La lenta respiración de las lamparillas en la central, destellos de vivos posados sobre informes criminales. En los pasillos, rostros descompuestos, ojos hinchados, bosques de bostezos.
Las cinco de la madrugada. Tras el episodio del cuchillo, no había conseguido conciliar de nuevo el sueño. Las voces habían vuelto a surgir de lo más profundo de mi ser, querían ser tranquilizadoras, reconfortantes. Suzanne me hablaba cada vez con mayor frecuencia, pero en cuanto dibujaba su rostro en mi cabeza, sólo surgía esa expresión de terror, impresa en las facciones de ambas antes de que el vehículo las arrollara… La presencia de esas voces se convertía en acoso.

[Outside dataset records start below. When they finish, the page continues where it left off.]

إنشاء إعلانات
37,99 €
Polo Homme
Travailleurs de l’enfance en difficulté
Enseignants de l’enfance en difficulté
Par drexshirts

Frente a mí, informes de autopsias, de entomología, de toxicología; horribles disecciones de existencias. A un lado, un tocho sobre la malaria, otro sobre los vectores de transmisión. Menos hojas sobre la vida de los Tisserand que sobre su muerte, un pequeño montículo de fotos. Instantáneas de la iglesia, del mensaje, primer plano de las heridas torturadas, larvas atareadas. Tan sólo el desayuno de un poli…
Y las horas que pasan volando…
—¿Es que ahora habla solo?
Me sobresalté, con las pupilas destrozadas, y lancé miradas perdidas a mi alrededor. Sibersky. Mi reloj. Las ocho y media. El teniente acababa de llegar, bien afeitado, aunque tenía profundas ojeras que delataban una noche bien corta.

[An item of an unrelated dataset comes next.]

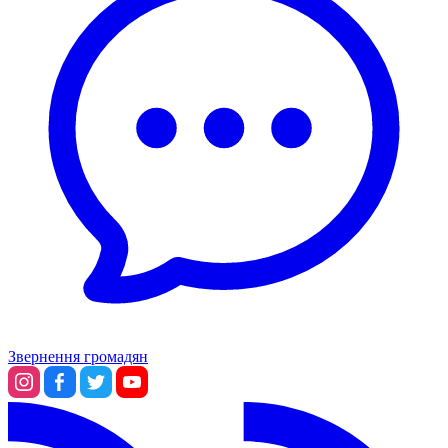
Звернення громадян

—Esto…, estaba reflexionando en voz alta.
Señaló mi antebrazo izquierdo.
—Si hubiese sabido que el oficio era tan peligroso, habría dudado antes de firmar.

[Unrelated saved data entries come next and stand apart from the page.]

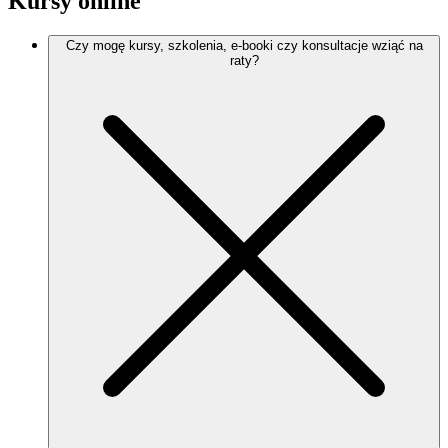
Kursy online
Czy mogę kursy, szkolenia, e-booki czy konsultacje wziąć na
raty?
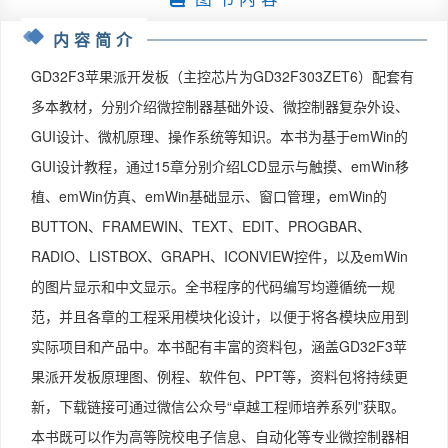
内容简介
GD32F3苹果派开发板（主控芯片为GD32F303ZET6）配套有
多本教材，分别介绍微控制器基础外设、微控制器复杂外设、
GUI设计、微机原理、操作系统等知识。本书为基于emWin的
GUI设计教程，通过15章分别介绍LCD显示与触摸、emWin移
植、emWin仿真、emWin基础显示、窗口管理，emWin的
BUTTON、FRAMEWIN、TEXT、EDIT、PROGBAR、
RADIO、LISTBOX、GRAPH、ICONVIEW控件，以及emWin
的图片显示和中文显示。全书程序的代码编写均遵循统一规
范，并且各章的工程采用模块化设计，以便于将各模块应用到
实际项目和产品中。本书配有丰富的资料包，涵盖GD32F3苹
果派开发板原理图、例程、软件包、PPT等，资料包将持续更
新，下载链接可通过微信公众号“卓越工程师培养系列”获取。
本书既可以作为高等院校电子信息、自动化等专业微控制器相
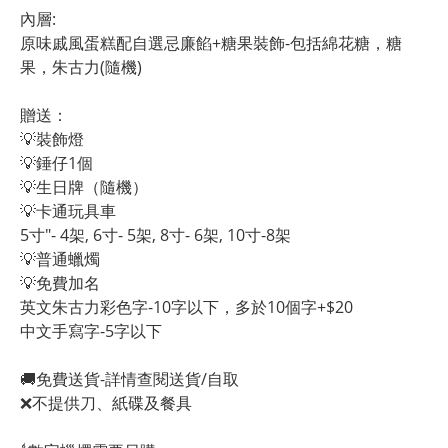
內層:
原味戚風蛋糕配自選忌廉餡+糖果裝飾-包括綿花糖，糖
果，朱古力(隨機)
贈送：
💡裝飾燈
💡錘仔1個
💡生日牌（隨機）
💡卡通玩具車
5寸"- 4架, 6寸- 5架, 8寸- 6架, 10寸-8架
💡普通蠟燭
💡免費加名
英文朱古力彩色字-10字以下，多於10個字+$20
中文手寫字-5字以下
🚚免費送貨-詳情查閱送貨/自取
❌不提供刀、紙碟及餐具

—Una lata —repliqué acariciando la costra.
—Del Piero me llamó, ayer por la noche… Me…
—Lo sé, estaba con ella. Los anófeles no son resistentes, menos mal. Pero no tenemos nada ganado. Recuerda lo que decía Diamond… Bueno, ¿y las colmenas?
Perdió el buen humor.
—Unos veinte apicultores en los alrededores. Hice las llamadas ayer por la tarde. Nada muy concreto. El gran problema es que muchas personas compran miel de colmena, impura y sin decantar. Conserva todo el contenido de vitaminas y sales minerales, así como las virtudes antisépticas. Según los profesionales, no hay nada mejor que un vaso de orina y tres cucharadas de miel bruta cada mañana. Me contentaré con creerlos. —Desplegó un mapa de la región parisina, moteado de puntos rojos—. Desgraciadamente, es la semana de las grandes mieladas —añadió—. La mayoría de los apicultores tienen jornadas sobrecargadas y no he podido contactar con ellos. Volveré a intentarlo durante la mañana.
Localicé Issy-les-Moulineaux y observé dos puntos en un radio de quince kilómetros.
—Verrières-le-Buisson… Sceaux… ¿Has podido contactar con estos dos?
—No, me salta un contestador.
Me despegué de la silla.
—Déjalo ya, voy a ocuparme yo mismo del asunto y acudir al lugar. Tú échale un vistazo a Internet, descúbreme si uno puede hacerse con bichitos un poco especiales, del tipo arañas peligrosas, mantis religiosas, insectos venenosos, investiga los mercadillos de intercambio y escudriña todo París para saber dónde y cómo se dan cita los apasionados de esos horrores con patas. Coge a Sánchez y Madison para que te echen un cable.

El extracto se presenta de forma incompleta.